While she and her oldest daughter live here in Utah, a big part of her family is back in China.

"My husband took my younger daughter back home and to take care of my parents," said Tian. "My mom [got] cancer... She had to go back to China because she didn't have insurance here."

That was four years ago, before the COVID-19 pandemic. It was the last time she saw both her husband and youngest daughter, Selina, in person.

Through that time, Tian has communicated with her daughter, who is now six years old, through video calls.

"I lost a lot of time with her growing up," said Tian.

Ashley Peterson is in her fourth year teaching at Heritage Elementary School in the Chinese Immersion Program and her first year teaching alongside Tian.

"She told me that Selina just thinks she's just a screen that she's a woman in a screen that talks to her, and that just was so hard," said Peterson.

FOX 13 News spoke with Peterson, Principal Heather Gross, and Tian's former co-worker Josh Law on Wednesday.

They say Tian spent countless hours filling out paperwork and getting visas for months to try and get both her daughter and husband here to the Beehive State.
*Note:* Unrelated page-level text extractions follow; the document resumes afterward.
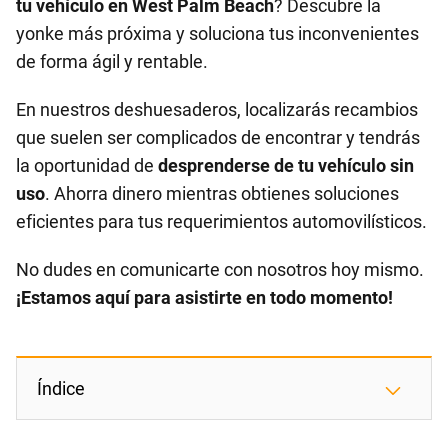
tu vehículo en West Palm Beach
? Descubre la
yonke más próxima y soluciona tus inconvenientes
de forma ágil y rentable.
En nuestros deshuesaderos, localizarás recambios
que suelen ser complicados de encontrar y tendrás
la oportunidad de
desprenderse de tu vehículo sin
uso
. Ahorra dinero mientras obtienes soluciones
eficientes para tus requerimientos automovilísticos.
No dudes en comunicarte con nosotros hoy mismo.
¡Estamos aquí para asistirte en todo momento!
Índice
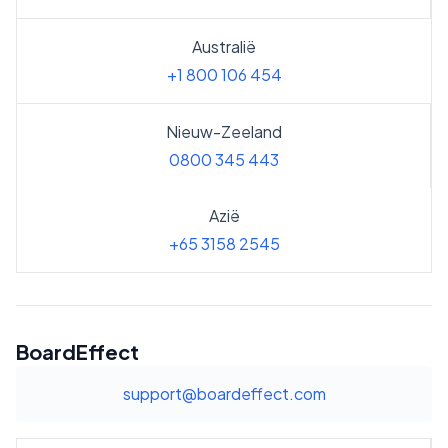
Australië
+1 800 106 454
Nieuw-Zeeland
0800 345 443
Azië
+65 3158 2545
BoardEffect
support@boardeffect.com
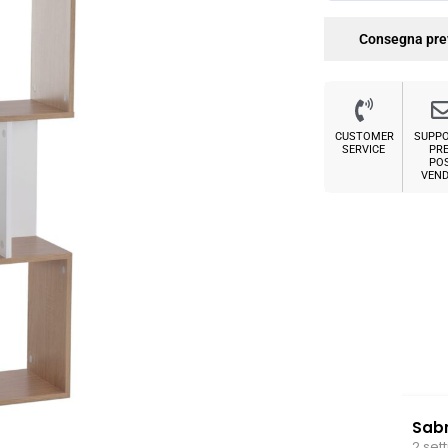
Consegna pre
CUSTOMER
SUPP
SERVICE
PRE
PO
VEND
Sabrina M.
2 settimane fa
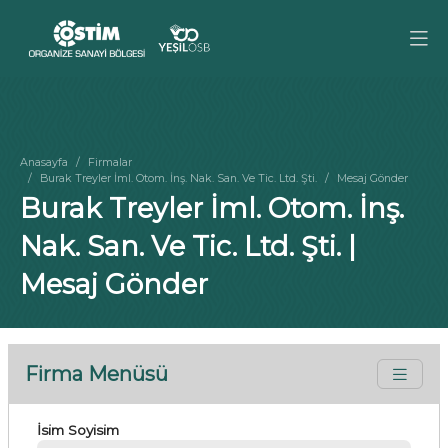
Anasayfa
Firmalar
Burak Treyler İml. Otom. İnş. Nak. San. Ve Tic. Ltd. Şti.
Mesaj Gönder
Burak Treyler İml. Otom. İnş.
Nak. San. Ve Tic. Ltd. Şti. |
Mesaj Gönder
Firma Menüsü
İsim Soyisim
After being given the clear to buy plane tickets to have her husband bring Selina here, Law says another setback took place.

"A month or plus ago, her mother had her heart issues and needed to go into the hospital and have major surgery," he said. "And so once again, that plan of having Selena come over and they could be reunited was put on hold yet again."

Now, the community is stepping up to help Tian reunite with her daughter.

Law created a GoFundMe Monday night. By Tuesday, it had reached and eventually surpassed its funding goal.

"It's going to help pay for the flight of Selena to come over, as well as ... looking at maybe the father will be able to bring her as well," said Law.

The money leftover, Law says, would go toward medical costs Tian's mother has incurred.

"It just speaks to who Chow is and who this community is, and it's a wonderful gift," said Gross.

"We are her family and we want to be able to give her this gift of being reunited with her daughter and to see her husband again," Peterson added.

It's a gift Tian says she is truly thankful for.

"That's the best present for me. I just want to hug her so much," said Tian.

Law says the hope is to have Selina here by the first part of January, just in time to start school when everyone returns from winter break.